__EXERCISE DESCRIPTION__
Top to bottom, output the entries that follow exactly.

(Stored data entries)
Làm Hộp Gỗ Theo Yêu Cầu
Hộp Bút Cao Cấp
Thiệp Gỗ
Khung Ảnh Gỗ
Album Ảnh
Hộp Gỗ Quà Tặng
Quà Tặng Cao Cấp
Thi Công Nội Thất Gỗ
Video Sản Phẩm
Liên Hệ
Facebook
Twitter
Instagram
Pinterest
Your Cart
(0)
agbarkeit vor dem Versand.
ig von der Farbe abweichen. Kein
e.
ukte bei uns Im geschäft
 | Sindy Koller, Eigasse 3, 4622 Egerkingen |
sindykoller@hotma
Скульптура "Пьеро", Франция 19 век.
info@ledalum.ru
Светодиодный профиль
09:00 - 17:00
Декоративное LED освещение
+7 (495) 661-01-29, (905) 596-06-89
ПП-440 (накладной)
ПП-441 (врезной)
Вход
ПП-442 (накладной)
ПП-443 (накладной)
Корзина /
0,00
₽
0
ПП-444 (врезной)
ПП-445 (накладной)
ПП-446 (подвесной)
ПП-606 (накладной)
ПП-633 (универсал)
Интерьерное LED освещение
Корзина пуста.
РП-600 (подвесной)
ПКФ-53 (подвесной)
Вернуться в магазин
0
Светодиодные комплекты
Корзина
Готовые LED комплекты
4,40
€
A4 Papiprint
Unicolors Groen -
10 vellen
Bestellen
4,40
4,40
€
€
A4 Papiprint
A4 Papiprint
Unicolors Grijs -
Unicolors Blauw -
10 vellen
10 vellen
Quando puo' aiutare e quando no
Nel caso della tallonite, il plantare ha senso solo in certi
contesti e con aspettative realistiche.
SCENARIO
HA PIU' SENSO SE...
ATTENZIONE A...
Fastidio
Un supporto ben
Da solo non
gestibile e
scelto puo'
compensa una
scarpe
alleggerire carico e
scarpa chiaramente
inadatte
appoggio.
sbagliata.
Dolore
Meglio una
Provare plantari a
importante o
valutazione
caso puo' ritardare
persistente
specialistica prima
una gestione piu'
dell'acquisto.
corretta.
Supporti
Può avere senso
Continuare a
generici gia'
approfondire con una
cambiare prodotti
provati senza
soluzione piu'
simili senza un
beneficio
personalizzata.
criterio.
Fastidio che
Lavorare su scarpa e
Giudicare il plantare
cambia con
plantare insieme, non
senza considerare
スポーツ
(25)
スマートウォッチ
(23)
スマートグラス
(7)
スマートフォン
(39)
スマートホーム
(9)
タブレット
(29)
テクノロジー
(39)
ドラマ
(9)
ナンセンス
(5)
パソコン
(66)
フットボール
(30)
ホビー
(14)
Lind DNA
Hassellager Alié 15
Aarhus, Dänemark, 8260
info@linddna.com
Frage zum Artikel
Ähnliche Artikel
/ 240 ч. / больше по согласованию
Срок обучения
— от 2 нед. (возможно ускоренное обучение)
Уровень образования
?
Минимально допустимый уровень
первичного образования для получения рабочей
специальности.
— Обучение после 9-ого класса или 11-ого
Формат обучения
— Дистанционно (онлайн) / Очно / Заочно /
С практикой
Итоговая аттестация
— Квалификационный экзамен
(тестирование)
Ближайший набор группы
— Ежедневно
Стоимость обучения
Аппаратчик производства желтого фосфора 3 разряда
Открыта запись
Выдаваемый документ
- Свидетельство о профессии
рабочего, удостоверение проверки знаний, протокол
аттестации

__EXPECTED ANSWER__
Làm Hộp Gỗ Theo Yêu Cầu
Hộp Bút Cao Cấp
Thiệp Gỗ
Khung Ảnh Gỗ
Album Ảnh
Hộp Gỗ Quà Tặng
Quà Tặng Cao Cấp
Thi Công Nội Thất Gỗ
Video Sản Phẩm
Liên Hệ
Facebook
Twitter
Instagram
Pinterest
Your Cart
(0)
agbarkeit vor dem Versand.
ig von der Farbe abweichen. Kein
e.
ukte bei uns Im geschäft
 | Sindy Koller, Eigasse 3, 4622 Egerkingen |
sindykoller@hotma
Скульптура "Пьеро", Франция 19 век.
info@ledalum.ru
Светодиодный профиль
09:00 - 17:00
Декоративное LED освещение
+7 (495) 661-01-29, (905) 596-06-89
ПП-440 (накладной)
ПП-441 (врезной)
Вход
ПП-442 (накладной)
ПП-443 (накладной)
Корзина /
0,00
₽
0
ПП-444 (врезной)
ПП-445 (накладной)
ПП-446 (подвесной)
ПП-606 (накладной)
ПП-633 (универсал)
Интерьерное LED освещение
Корзина пуста.
РП-600 (подвесной)
ПКФ-53 (подвесной)
Вернуться в магазин
0
Светодиодные комплекты
Корзина
Готовые LED комплекты
4,40
€
A4 Papiprint
Unicolors Groen -
10 vellen
Bestellen
4,40
4,40
€
€
A4 Papiprint
A4 Papiprint
Unicolors Grijs -
Unicolors Blauw -
10 vellen
10 vellen
Quando puo' aiutare e quando no
Nel caso della tallonite, il plantare ha senso solo in certi
contesti e con aspettative realistiche.
SCENARIO
HA PIU' SENSO SE...
ATTENZIONE A...
Fastidio
Un supporto ben
Da solo non
gestibile e
scelto puo'
compensa una
scarpe
alleggerire carico e
scarpa chiaramente
inadatte
appoggio.
sbagliata.
Dolore
Meglio una
Provare plantari a
importante o
valutazione
caso puo' ritardare
persistente
specialistica prima
una gestione piu'
dell'acquisto.
corretta.
Supporti
Può avere senso
Continuare a
generici gia'
approfondire con una
cambiare prodotti
provati senza
soluzione piu'
simili senza un
beneficio
personalizzata.
criterio.
Fastidio che
Lavorare su scarpa e
Giudicare il plantare
cambia con
plantare insieme, non
senza considerare
スポーツ
(25)
スマートウォッチ
(23)
スマートグラス
(7)
スマートフォン
(39)
スマートホーム
(9)
タブレット
(29)
テクノロジー
(39)
ドラマ
(9)
ナンセンス
(5)
パソコン
(66)
フットボール
(30)
ホビー
(14)
Lind DNA
Hassellager Alié 15
Aarhus, Dänemark, 8260
info@linddna.com
Frage zum Artikel
Ähnliche Artikel
/ 240 ч. / больше по согласованию
Срок обучения
— от 2 нед. (возможно ускоренное обучение)
Уровень образования
?
Минимально допустимый уровень
первичного образования для получения рабочей
специальности.
— Обучение после 9-ого класса или 11-ого
Формат обучения
— Дистанционно (онлайн) / Очно / Заочно /
С практикой
Итоговая аттестация
— Квалификационный экзамен
(тестирование)
Ближайший набор группы
— Ежедневно
Стоимость обучения
Аппаратчик производства желтого фосфора 3 разряда
Открыта запись
Выдаваемый документ
- Свидетельство о профессии
рабочего, удостоверение проверки знаний, протокол
аттестации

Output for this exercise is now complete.